## Your task
Beginning with the first line, return the material verbatim and without pictures.

## Data for review
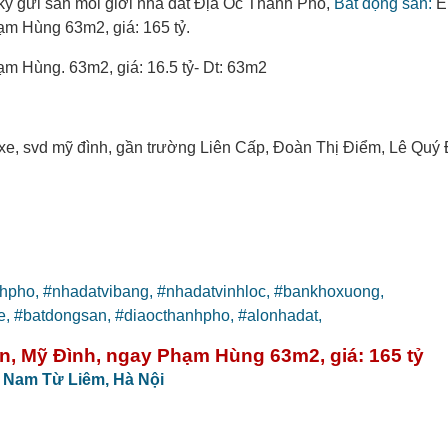
ký gửi sàn môi giới nhà đất Địa Ốc Thành Phố,
Bất động sản:
E
m Hùng 63m2, giá: 165 tỷ.
m Hùng. 63m2, giá: 16.5 tỷ- Dt: 63m2
n xe, svd mỹ đình, gần trường Liên Cấp, Đoàn Thị Điểm, Lê Quý
nhpho,
#nhadatvibang,
#nhadatvinhloc,
#bankhoxuong,
e,
#batdongsan,
#diaocthanhpho,
#alonhadat,
n, Mỹ Đình, ngay Phạm Hùng 63m2, giá: 165 tỷ
 Nam Từ Liêm,
Hà Nội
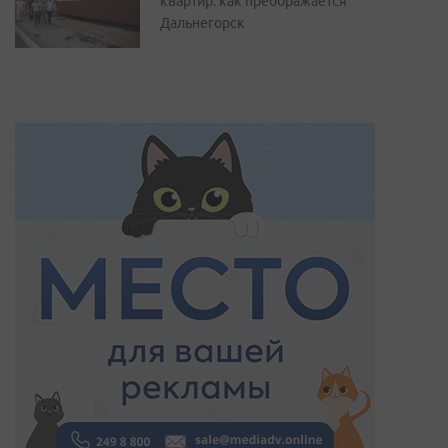
квартир: как преображается
Дальнегорск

## Result of the task
ký gửi sàn môi giới nhà đất Địa Ốc Thành Phố,
Bất động sản:
E
m Hùng 63m2, giá: 165 tỷ.
m Hùng. 63m2, giá: 16.5 tỷ- Dt: 63m2
n xe, svd mỹ đình, gần trường Liên Cấp, Đoàn Thị Điểm, Lê Quý
nhpho,
#nhadatvibang,
#nhadatvinhloc,
#bankhoxuong,
e,
#batdongsan,
#diaocthanhpho,
#alonhadat,
n, Mỹ Đình, ngay Phạm Hùng 63m2, giá: 165 tỷ
 Nam Từ Liêm,
Hà Nội
квартир: как преображается
Дальнегорск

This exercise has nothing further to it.